*** GIVEN DATA ***

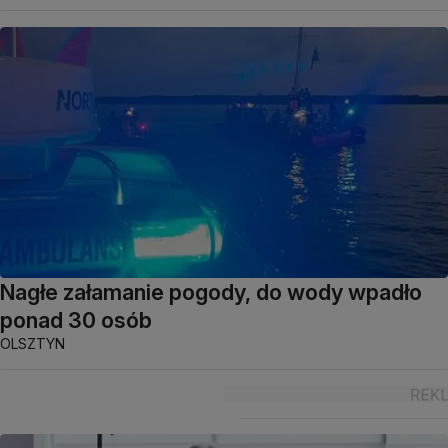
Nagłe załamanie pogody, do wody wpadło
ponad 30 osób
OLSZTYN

*** End of GIVEN DATA ***
*** GIVEN DATA ***

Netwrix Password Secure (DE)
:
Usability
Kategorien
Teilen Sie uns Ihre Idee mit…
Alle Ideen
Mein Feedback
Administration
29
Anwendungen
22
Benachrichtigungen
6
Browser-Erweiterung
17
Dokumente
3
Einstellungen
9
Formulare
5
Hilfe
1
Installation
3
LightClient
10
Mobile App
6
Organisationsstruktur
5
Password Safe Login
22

*** End of GIVEN DATA ***

WHAT THIS TASK INVOLVES = Your answer should reproduce each line of the listing that holds the word "Password".

REPLY TO THE EXERCISE =
Netwrix Password Secure (DE)
Password Safe Login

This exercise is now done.